La afectada ha asegurado que no
cuestiona la propiedad del inmueble ni la resolución judicial, pero
reclama una alternativa habitacional que le permita permanecer junto a
su esposo.
La única opción que, según expone, le han
trasladado los servicios sociales contempla el ingreso de él en una
residencia y la búsqueda para ella de una habitación en un piso
compartido, ante la imposibilidad de acceder a un alquiler con los
ingresos de los que disponen.
La pareja cuenta con la pensión
de jubilación del marido, de 1.160 euros mensuales, cuantía que, según
sostiene, no resulta suficiente para que los propietarios les acepten
como inquilinos al tratarse de su única fuente de ingresos.
Asegura que
durante los últimos años ha intentado formalizar un contrato de
arrendamiento, pero no ha superado los filtros que exigen los
propietarios en la zona.
La resolución que fija el lanzamiento
fue notificada el 28 de enero por el Juzgado de Primera Instancia
nº 5 de Roquetas de Mar, que rechazó la suspensión solicitada por la
defensa al tratarse de un procedimiento por precario, al no existir
contrato en vigor que ampare su permanencia en la vivienda.
El intento
de desahucio ya se produjo la pasada semana, cuando acudieron
representantes judiciales y agentes policiales, aunque quedó aplazado
durante siete días.
El matrimonio, formado por Gloria Patricia
Velásquez, de origen colombiano, y Dick Beekhus, de origen neerlandés,
casados desde hace 12 años, llegó a la provincia en 2018 procedente de
Holanda y formalizó entonces un contrato de alquiler con una
inmobiliaria.
Tras la finalización del acuerdo inicial, la
mujer asegura que continuó abonando la renta, fijada en 450 euros,
durante un periodo en el que ya no existía contrato.

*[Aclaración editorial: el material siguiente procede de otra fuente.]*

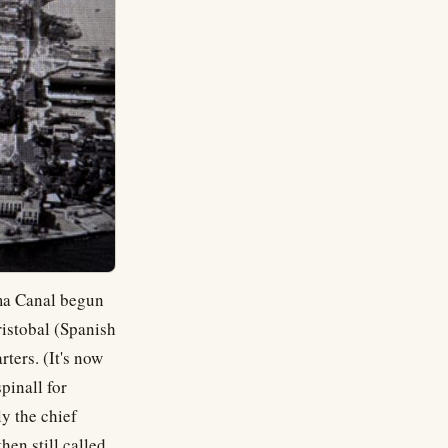
ama Canal begun
ristobal (Spanish
ters. (It's now
pinall for
y the chief
hen still called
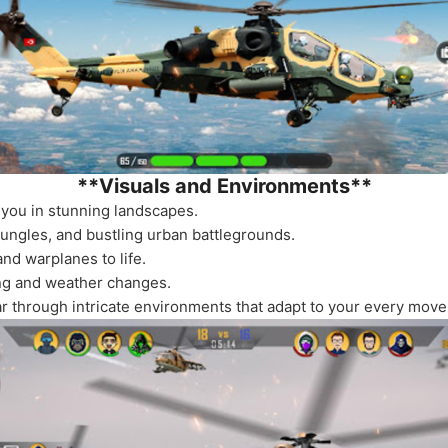
**Visuals and Environments**
you in stunning landscapes.
jungles, and bustling urban battlegrounds.
nd warplanes to life.
ing and weather changes.
ar through intricate environments that adapt to your every move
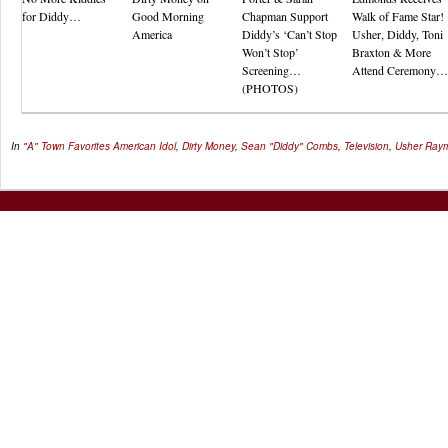
for Diddy…
Good Morning
Chapman Support
Walk of Fame Star!
America
Diddy’s ‘Can’t Stop
Usher, Diddy, Toni
Won’t Stop’
Braxton & More
Screening…
Attend Ceremony…
(PHOTOS)
In
"A" Town Favorites
American Idol
,
Dirty Money
,
Sean "Diddy" Combs
,
Television
,
Usher Ray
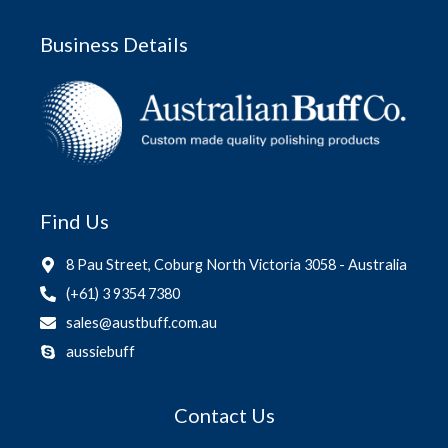
Business Details
Find Us
8 Pau Street, Coburg North Victoria 3058 - Australia
(+61) 3 9354 7380
sales@austbuff.com.au
aussiebuff
Contact Us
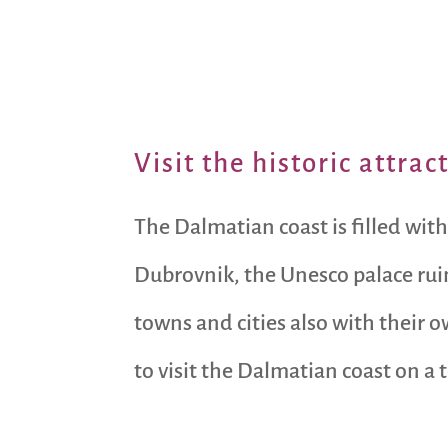
Visit the historic attra
The Dalmatian coast is filled with
Dubrovnik, the Unesco palace ruins
towns and cities also with their 
to visit the Dalmatian coast on a 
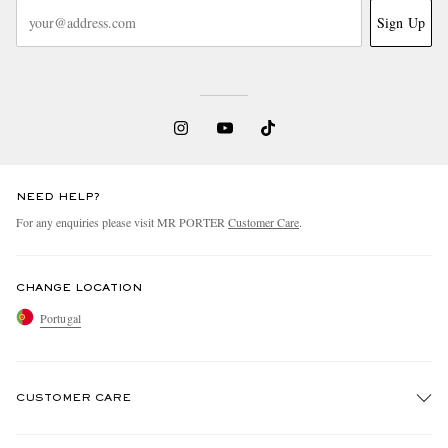
Sign Up
NEED HELP?
For any enquiries please visit MR PORTER
Customer Care
.
CHANGE LOCATION
Portugal
CUSTOMER CARE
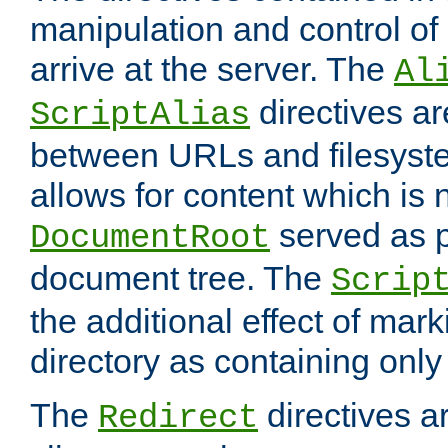
manipulation and control o
arrive at the server. The
Al
directives a
ScriptAlias
between URLs and filesyste
allows for content which is n
served as p
DocumentRoot
document tree. The
Scrip
the additional effect of mark
directory as containing only
The
directives ar
Redirect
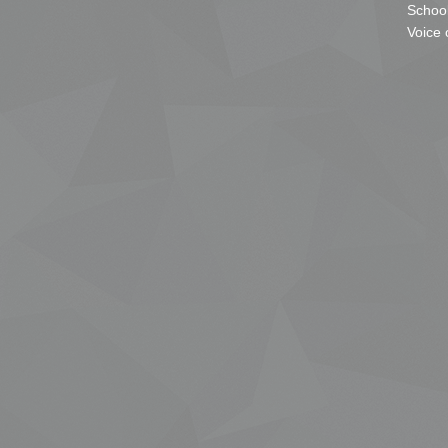
School
Voice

Posteriormente, la
vivienda fue vendida a nuevos propietarios y, según relata, se les
concedió un plazo de dos años para encontrar otra casa.
El
hombre permanece encamado, no puede caminar ni incorporarse por sí mismo
y precisa cama hospitalaria y grúa para su movilización. Desde hace
seis años cuentan con un servicio municipal de ayuda a domicilio durante
varias horas al día, aunque es ella quien asume la mayor parte de los
cuidados, higiene, alimentación y medicación.
A pocos días del
desahucio, la mujer asegura que continúa abonando los suministros de
luz y agua y que ha iniciado la venta de parte de sus muebles.
"Lo único que pido es que me dejen estar con mi esposo", ha añadido, apelando a que se tenga en cuenta su situación marcada por la enfermedad y la dependencia.